In November 1997, the Free University of Berlin held a semester-long lecture series. It was open to the public and took place inside a hall that could accommodate 164 people. Called 'Myth and Politics: Diana – from the Princess of Wales to the Queen of Hearts', the assistant professor Sigrid Koch-Baumgarten elaborated, "We got interested in understanding this phenomenon and its roots and examining the political effects . . . (Students) don't get any credits. If they go, it's out of pure interest." Of Diana's death, Sarah Bradford recalled, "It was the most extraordinary thing I've ever seen in my lifetime in this country. It was just a wave of emotion – unthinking emotion." At the time, Queen Elizabeth II expressed, "I have done my best with Prince Phillip's constant love and help to interpret correctly through the years of our marriage and of my reign as your Queen and we shall as a family try together to do so in the future."

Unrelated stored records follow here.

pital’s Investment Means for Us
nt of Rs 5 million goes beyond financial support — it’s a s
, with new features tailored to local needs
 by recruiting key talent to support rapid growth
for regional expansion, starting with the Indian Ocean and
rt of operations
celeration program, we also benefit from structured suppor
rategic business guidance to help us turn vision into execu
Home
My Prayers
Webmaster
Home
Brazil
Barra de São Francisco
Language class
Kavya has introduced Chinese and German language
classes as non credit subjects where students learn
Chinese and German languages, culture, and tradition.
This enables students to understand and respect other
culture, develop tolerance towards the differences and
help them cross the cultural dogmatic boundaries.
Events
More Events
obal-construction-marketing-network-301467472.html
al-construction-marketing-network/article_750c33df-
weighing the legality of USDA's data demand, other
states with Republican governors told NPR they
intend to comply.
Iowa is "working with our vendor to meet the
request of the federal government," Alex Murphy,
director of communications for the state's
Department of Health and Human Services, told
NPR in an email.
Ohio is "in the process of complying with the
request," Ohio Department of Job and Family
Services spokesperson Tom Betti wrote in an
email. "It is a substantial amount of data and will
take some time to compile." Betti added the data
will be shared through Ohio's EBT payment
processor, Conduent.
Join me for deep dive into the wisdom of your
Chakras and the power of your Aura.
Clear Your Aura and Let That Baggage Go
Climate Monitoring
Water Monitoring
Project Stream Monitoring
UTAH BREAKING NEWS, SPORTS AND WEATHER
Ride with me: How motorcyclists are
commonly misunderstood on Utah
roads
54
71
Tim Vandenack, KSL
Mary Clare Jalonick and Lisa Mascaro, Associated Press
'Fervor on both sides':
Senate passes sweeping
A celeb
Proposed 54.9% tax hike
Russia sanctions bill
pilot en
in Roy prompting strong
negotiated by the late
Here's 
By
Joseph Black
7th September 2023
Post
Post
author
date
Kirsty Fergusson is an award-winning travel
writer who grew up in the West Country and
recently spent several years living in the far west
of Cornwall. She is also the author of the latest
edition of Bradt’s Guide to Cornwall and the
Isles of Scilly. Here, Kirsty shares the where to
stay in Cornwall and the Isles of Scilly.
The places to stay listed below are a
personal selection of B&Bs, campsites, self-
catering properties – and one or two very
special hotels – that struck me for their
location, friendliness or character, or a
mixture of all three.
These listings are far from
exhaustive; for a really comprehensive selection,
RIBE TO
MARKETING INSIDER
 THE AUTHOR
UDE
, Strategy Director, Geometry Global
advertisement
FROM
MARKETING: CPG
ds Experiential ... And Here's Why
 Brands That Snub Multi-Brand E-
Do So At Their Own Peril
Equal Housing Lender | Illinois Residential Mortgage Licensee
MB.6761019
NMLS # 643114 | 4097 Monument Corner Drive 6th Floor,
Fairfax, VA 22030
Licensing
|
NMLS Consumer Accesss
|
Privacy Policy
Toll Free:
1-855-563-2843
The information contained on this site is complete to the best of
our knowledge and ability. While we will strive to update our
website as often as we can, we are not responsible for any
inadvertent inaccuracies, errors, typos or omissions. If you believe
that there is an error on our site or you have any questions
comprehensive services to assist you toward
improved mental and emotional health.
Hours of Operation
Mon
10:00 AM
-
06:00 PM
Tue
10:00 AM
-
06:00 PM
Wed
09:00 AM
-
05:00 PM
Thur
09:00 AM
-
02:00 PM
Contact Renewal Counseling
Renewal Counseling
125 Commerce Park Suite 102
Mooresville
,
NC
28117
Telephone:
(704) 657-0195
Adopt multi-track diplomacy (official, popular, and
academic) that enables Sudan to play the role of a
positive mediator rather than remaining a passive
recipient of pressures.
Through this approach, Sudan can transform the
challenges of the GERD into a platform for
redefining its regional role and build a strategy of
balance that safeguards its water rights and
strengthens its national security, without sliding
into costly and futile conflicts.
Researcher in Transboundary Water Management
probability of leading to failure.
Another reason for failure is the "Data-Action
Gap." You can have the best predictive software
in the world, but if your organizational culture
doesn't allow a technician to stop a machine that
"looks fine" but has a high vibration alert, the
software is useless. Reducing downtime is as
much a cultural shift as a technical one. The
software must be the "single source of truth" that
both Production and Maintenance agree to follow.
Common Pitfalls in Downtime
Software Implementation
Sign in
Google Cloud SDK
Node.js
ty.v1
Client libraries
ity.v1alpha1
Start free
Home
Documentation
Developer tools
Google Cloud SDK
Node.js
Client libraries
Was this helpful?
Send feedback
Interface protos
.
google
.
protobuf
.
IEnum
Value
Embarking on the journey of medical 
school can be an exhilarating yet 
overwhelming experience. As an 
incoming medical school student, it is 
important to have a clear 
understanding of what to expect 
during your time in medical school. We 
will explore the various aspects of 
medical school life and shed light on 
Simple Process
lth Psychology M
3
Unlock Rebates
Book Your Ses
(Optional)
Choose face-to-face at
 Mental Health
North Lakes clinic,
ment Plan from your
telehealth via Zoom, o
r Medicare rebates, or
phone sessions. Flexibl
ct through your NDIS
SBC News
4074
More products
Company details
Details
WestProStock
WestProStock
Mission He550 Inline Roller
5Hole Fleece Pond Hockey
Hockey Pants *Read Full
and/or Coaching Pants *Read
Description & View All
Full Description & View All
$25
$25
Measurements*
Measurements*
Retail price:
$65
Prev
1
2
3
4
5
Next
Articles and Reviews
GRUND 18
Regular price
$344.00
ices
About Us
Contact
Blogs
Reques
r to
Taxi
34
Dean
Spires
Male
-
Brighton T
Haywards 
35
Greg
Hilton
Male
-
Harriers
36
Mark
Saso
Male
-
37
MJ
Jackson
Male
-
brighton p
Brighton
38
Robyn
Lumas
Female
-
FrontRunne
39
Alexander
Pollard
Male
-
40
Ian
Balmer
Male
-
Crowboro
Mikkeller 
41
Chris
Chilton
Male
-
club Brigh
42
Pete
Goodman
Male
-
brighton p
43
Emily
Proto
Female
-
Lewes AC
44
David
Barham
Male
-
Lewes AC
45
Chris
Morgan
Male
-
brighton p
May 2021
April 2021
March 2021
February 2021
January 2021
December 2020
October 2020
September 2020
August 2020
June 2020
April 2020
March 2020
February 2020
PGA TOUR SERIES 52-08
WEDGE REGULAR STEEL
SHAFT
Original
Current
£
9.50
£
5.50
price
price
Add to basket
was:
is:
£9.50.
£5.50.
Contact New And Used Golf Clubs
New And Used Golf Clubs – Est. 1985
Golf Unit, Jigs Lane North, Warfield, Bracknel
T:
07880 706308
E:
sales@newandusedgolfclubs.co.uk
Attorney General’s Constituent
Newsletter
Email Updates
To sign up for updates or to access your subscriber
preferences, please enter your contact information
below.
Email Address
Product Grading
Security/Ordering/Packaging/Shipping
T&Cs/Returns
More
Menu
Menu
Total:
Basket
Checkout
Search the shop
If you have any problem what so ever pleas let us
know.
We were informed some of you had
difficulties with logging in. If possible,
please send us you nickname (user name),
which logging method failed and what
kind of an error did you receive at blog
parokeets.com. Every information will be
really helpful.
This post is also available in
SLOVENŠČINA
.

Historian David Cannadine made the observation in 2002, "If we look at the Monarchy from the 1830s to the present day (2002) one point above all other stands out and that is, the present Queen's reign when taken as a whole is very much Queen Victoria's reign but in reverse. In Queen Victoria's reign the British Monarchy began as a small scale thing and became grander and grander and grander. In the present Queen's reign it began (in June 1953) very grand and it's becoming smaller and smaller and smaller or at least it ought to be, becoming smaller and smaller and smaller. But making thing smaller is much harder than making thing bigger." Historian John Grigg added, "There would have been 3 Royal stars in this century (until 2002): the previous Prince of Wales who became Edward the VIII, the Princess of Wales - Princess Diana, and another, the Queen's Mother." Richard Kay believed, "I think William will be a massive shot in the arm for the Monarchy. I think it will be a complete transformation of the Monarchy and I think we will then, by then, see the Monarchy much more like its European cousins. It will be a slim down version of what it is today (or during the Diana's years)."